As técnicas de fusão de leito de pó, ou PBF, incluem vários processos, como DMLS , SLS , SLM, MJF e EBM . Os processos de fusão de leito de pó podem ser usados ​​com uma variedade de materiais e sua flexibilidade permite estruturas geometricamente complexas, [82] tornando-o uma escolha certa para muitos projetos de impressão 3D. Essas técnicas incluem sinterização seletiva a laser , com metais e polímeros, e sinterização direta a laser de metal . [83] Derretimento seletivo a lasernão usa sinterização para a fusão de grânulos de pó, mas derrete completamente o pó usando um laser de alta energia para criar materiais totalmente densos em um método de camada que possui propriedades mecânicas semelhantes às dos metais manufaturados convencionais. A fusão por feixe de elétrons é um tipo semelhante de tecnologia de manufatura aditiva para peças de metal (por exemplo, ligas de titânio ). A EBM fabrica peças derretendo pó metálico, camada por camada, com um feixe de elétrons em alto vácuo. [84] [85] Outro método consiste em um sistema de impressão 3D a jato de tinta , que cria o modelo uma camada de cada vez, espalhando uma camada de pó ( gesso ou resinas) e imprimir um fichário na seção transversal da peça usando um processo semelhante a jato de tinta. Com a fabricação de objetos laminados , camadas finas são cortadas para dar forma e unidas. Além dos métodos mencionados anteriormente, a HP desenvolveu o Multi Jet Fusion (MJF), que é uma técnica à base de pó, embora nenhum laser esteja envolvido. Uma matriz de jato de tinta aplica agentes de fusão e detalhamento que são combinados por aquecimento para criar uma camada sólida. [86]

Representação esquemática da estereolitografia; um dispositivo emissor de luz a) (laser ou DLP ) ilumina seletivamente o fundo transparente c) de um tanque b) preenchido com uma resina fotopolimerizável líquida; a resina solidificada d) é progressivamente arrastada para cima por uma plataforma de elevação e)

Outros métodos curam materiais líquidos usando diferentes tecnologias sofisticadas, como a estereolitografia . A fotopolimerização é usada principalmente em estereolitografia para produzir uma parte sólida a partir de um líquido. Os sistemas de impressora a jato de tinta, como o sistema Objet PolyJet , borrifam materiais fotopolímeros em uma bandeja de impressão em camadas ultrafinas (entre 16 e 30 µm) até que a peça seja concluída. [87] Cada camada de fotopolímero é curada com luz ultravioleta após o jato, produzindo modelos totalmente curados que podem ser manuseados e usados ​​imediatamente, sem pós-cura. Recursos ultrapequenos podem ser feitos com a técnica de microfabricação 3D usada em multifótonfotopolimerização. Devido à natureza não linear da fotoexcitação, o gel é curado até se tornar um sólido apenas nos locais onde o laser foi focalizado, enquanto o gel restante é removido por lavagem. Tamanhos de recursos abaixo de 100 nm são facilmente produzidos, bem como estruturas complexas com peças móveis e interligadas. [88] Ainda outra abordagem usa uma resina sintética que é solidificada usando LEDs . [89]

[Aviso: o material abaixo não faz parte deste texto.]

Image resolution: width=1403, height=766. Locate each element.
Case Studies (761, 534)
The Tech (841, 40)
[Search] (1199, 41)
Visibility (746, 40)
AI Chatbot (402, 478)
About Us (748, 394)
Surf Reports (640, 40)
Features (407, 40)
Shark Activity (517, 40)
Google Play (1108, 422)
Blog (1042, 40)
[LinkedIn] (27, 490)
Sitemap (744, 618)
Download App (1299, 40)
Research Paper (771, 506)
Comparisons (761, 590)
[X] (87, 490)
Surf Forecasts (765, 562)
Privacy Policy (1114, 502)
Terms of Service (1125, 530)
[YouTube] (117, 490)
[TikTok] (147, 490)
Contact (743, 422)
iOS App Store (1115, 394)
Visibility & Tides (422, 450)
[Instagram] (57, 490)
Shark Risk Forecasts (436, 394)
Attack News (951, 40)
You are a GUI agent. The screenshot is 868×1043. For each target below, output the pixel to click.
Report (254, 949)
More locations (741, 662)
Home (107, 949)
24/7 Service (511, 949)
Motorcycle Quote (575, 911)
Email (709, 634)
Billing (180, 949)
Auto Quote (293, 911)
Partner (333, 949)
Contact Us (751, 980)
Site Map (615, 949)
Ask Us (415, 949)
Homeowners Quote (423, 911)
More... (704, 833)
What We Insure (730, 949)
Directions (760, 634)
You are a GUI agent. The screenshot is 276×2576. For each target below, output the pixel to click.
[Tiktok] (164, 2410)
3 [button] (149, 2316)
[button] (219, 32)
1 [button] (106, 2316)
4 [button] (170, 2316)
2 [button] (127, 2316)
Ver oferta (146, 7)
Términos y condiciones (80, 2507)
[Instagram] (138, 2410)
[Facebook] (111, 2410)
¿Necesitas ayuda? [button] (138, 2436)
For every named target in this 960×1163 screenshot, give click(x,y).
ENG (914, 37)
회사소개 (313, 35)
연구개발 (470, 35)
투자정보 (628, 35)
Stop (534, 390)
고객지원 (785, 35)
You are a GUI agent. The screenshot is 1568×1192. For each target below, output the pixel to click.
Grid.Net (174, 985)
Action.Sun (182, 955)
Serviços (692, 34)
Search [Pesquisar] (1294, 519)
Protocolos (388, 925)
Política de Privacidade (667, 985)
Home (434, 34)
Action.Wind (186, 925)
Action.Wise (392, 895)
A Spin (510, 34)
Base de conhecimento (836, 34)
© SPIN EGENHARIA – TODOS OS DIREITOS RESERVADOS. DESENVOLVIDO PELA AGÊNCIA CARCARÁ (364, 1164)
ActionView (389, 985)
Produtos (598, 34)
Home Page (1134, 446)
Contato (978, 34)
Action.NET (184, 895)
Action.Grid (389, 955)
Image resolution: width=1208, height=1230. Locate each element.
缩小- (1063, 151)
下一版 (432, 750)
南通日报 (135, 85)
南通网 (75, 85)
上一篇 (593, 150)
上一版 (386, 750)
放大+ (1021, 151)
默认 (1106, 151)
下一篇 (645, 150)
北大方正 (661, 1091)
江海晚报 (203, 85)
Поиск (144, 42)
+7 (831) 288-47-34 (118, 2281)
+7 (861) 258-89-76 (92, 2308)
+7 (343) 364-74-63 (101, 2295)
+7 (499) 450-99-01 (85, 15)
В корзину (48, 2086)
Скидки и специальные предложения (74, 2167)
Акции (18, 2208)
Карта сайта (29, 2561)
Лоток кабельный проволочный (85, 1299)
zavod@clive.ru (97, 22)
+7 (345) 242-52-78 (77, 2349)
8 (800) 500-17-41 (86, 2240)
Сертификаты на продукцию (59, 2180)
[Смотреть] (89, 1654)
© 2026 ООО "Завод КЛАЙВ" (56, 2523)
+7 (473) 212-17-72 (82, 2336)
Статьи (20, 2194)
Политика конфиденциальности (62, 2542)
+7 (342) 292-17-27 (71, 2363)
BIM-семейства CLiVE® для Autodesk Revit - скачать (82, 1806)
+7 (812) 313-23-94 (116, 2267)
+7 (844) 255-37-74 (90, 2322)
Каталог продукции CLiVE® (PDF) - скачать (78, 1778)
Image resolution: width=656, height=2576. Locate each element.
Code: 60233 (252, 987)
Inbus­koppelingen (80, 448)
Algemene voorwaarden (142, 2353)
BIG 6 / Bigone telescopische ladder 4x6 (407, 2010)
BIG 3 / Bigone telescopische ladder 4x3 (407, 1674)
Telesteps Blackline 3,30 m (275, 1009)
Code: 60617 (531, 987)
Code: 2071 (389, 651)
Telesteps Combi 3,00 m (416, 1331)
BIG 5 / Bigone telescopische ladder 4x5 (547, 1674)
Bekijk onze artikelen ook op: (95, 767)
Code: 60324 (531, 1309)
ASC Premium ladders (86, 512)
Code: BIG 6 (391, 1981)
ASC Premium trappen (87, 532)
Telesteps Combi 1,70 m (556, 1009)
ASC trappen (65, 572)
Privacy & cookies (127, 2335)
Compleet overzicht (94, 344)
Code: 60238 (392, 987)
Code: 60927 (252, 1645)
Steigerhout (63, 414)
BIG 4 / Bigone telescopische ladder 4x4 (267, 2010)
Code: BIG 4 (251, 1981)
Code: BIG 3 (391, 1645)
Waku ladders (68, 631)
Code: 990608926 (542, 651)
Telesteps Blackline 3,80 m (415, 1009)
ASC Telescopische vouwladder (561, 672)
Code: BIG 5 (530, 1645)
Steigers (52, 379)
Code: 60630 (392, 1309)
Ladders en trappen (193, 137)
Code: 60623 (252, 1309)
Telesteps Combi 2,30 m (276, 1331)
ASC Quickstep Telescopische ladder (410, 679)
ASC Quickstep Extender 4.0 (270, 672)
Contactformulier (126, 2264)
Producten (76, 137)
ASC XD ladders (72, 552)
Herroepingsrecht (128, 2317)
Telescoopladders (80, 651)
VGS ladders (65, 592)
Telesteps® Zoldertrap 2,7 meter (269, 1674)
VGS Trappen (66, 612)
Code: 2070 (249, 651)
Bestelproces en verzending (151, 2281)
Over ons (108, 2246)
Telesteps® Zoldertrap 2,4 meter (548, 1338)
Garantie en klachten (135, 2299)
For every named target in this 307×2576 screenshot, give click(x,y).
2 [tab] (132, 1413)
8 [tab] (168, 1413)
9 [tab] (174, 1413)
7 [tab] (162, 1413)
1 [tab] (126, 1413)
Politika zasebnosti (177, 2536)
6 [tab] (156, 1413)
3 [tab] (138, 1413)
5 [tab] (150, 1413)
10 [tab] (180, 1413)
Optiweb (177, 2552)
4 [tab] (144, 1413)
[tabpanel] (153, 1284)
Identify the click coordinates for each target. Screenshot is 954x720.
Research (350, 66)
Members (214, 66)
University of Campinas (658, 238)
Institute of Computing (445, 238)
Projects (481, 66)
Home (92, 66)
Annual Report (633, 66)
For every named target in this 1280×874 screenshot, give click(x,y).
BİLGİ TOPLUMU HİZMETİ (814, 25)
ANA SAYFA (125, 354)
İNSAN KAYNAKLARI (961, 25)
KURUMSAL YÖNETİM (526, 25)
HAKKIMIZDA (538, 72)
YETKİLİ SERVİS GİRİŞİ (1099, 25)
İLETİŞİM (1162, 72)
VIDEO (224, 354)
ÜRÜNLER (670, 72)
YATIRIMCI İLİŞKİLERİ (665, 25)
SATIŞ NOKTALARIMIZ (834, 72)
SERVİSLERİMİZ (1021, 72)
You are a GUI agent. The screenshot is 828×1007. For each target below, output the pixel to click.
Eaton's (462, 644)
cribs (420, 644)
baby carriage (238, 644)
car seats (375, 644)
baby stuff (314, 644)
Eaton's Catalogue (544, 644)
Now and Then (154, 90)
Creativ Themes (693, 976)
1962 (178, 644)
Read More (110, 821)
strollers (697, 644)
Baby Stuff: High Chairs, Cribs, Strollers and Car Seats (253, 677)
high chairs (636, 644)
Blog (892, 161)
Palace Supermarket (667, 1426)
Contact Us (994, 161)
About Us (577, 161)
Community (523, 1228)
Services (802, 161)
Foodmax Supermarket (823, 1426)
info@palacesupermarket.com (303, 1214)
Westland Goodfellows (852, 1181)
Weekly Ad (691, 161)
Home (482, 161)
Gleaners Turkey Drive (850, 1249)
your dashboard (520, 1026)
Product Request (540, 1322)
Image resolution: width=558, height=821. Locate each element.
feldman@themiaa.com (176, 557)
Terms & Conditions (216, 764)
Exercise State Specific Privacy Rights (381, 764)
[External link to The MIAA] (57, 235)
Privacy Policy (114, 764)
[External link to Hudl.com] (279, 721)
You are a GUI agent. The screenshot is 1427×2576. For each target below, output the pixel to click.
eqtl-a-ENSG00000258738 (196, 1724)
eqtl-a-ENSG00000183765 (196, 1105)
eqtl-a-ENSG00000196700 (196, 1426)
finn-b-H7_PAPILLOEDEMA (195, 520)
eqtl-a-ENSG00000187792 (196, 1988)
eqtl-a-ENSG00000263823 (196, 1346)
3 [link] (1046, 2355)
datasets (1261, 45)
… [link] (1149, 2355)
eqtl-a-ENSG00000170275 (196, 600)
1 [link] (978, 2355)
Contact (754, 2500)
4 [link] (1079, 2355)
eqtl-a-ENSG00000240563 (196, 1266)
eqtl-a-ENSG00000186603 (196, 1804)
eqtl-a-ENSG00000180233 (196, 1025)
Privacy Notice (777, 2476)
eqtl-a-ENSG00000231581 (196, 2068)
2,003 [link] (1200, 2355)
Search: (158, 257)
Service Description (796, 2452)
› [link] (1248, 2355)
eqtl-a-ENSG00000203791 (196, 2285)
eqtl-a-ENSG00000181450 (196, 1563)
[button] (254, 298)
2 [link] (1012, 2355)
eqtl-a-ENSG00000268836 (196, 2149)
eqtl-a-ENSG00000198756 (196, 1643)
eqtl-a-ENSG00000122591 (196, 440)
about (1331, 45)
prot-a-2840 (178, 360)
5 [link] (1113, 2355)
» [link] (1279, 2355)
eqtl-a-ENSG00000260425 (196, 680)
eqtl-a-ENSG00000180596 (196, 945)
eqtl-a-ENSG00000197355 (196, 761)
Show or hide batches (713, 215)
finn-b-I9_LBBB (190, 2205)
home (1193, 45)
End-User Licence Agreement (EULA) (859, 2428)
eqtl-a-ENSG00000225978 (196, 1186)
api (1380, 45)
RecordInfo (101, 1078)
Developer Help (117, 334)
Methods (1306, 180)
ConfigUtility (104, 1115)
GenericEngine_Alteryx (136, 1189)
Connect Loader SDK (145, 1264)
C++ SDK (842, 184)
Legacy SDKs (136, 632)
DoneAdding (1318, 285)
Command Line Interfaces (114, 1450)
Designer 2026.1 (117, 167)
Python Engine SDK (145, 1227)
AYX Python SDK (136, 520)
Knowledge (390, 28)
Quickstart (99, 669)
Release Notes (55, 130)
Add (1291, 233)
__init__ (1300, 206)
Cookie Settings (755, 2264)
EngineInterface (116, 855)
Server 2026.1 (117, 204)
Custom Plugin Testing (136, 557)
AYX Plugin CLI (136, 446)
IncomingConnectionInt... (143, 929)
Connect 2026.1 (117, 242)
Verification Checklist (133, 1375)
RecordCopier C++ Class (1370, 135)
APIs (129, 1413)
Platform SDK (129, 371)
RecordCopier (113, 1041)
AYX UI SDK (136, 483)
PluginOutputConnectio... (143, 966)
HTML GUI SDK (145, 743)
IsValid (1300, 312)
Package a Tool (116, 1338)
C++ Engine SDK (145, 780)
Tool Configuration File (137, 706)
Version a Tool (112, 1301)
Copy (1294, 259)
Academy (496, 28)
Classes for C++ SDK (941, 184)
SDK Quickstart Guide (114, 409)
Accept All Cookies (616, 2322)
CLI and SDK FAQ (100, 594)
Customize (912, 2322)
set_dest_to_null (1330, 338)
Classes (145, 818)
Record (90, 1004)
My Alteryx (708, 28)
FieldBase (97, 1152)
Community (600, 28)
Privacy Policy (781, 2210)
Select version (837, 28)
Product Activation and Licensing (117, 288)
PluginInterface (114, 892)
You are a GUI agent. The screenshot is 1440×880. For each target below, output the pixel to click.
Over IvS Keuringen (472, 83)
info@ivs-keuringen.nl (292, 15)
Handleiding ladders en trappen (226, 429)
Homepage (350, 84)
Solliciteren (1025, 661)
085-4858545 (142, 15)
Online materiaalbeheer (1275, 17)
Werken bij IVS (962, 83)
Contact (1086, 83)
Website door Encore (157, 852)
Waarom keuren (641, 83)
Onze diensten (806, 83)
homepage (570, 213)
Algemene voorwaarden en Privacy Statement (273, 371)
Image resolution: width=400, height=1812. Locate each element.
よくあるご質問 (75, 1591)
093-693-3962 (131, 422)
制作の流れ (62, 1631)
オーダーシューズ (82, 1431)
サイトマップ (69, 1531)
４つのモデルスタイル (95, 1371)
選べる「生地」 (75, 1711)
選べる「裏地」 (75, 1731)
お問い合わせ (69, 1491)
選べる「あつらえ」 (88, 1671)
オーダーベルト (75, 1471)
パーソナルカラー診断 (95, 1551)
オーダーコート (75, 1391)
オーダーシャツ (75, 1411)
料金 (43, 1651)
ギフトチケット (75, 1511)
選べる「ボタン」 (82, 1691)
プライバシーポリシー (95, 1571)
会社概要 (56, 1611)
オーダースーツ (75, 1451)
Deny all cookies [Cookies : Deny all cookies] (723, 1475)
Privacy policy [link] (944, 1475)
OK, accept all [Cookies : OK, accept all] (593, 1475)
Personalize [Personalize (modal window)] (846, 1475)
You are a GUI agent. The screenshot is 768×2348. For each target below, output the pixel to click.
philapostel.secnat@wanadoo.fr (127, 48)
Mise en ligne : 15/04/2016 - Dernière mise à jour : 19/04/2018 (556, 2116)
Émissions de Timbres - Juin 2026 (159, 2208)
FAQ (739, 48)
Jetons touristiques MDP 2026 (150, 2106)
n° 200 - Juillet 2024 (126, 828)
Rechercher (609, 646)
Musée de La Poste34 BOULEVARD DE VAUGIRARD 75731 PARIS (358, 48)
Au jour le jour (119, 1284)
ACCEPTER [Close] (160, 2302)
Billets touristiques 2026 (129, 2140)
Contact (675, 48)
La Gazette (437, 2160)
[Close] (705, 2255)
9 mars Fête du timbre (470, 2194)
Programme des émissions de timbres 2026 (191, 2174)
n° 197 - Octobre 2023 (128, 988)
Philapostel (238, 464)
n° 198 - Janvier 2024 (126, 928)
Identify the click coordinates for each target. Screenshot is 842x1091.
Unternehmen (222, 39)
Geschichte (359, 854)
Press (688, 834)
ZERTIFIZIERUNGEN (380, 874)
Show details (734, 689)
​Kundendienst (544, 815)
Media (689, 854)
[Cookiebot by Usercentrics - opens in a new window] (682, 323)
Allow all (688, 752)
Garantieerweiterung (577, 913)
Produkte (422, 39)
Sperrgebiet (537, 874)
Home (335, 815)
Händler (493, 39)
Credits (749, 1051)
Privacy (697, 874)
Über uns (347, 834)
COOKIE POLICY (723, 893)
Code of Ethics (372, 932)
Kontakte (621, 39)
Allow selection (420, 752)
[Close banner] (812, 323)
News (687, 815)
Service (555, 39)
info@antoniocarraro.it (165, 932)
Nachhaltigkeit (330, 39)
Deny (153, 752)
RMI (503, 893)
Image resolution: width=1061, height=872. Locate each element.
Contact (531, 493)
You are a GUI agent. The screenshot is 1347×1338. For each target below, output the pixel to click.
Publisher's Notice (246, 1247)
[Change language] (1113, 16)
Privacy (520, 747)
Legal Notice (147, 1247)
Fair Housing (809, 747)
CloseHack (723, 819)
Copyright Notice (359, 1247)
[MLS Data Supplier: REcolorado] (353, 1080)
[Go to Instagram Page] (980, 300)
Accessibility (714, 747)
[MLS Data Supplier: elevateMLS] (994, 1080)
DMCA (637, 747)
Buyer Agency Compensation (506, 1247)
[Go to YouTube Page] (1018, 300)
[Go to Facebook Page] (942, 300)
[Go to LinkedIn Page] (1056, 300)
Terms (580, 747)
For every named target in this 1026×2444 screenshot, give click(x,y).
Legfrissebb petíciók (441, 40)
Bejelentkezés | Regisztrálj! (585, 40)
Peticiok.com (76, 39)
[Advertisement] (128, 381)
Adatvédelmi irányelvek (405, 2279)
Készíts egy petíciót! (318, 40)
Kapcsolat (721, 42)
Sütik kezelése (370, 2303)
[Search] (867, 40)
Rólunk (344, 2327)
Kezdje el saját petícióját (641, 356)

Na estereolitografia baseada em projeção de imagem de máscara, um modelo digital 3D é cortado por um conjunto de planos horizontais. Cada fatia é convertida em uma imagem de máscara bidimensional. A imagem da máscara é então projetada sobre uma superfície de resina líquida fotocurável e a luz é projetada sobre a resina para curá-la na forma da camada. [90] A produção contínua de interface de líquido começa com um pool de resina de fotopolímero líquida . Parte do fundo da piscina é transparente à luz ultravioleta (a "janela"), que faz com que a resina se solidifique. O objeto sobe devagar o suficiente para permitir que a resina flua por baixo e mantenha o contato com a parte inferior do objeto. [91]Na deposição de energia direcionada alimentada por pó, um laser de alta potência é usado para derreter o pó de metal fornecido ao foco do feixe de laser. O processo de energia direcionada alimentado com pó é semelhante à Sinterização Seletiva a Laser, mas o pó metálico é aplicado apenas onde o material está sendo adicionado à peça naquele momento. [92] [93]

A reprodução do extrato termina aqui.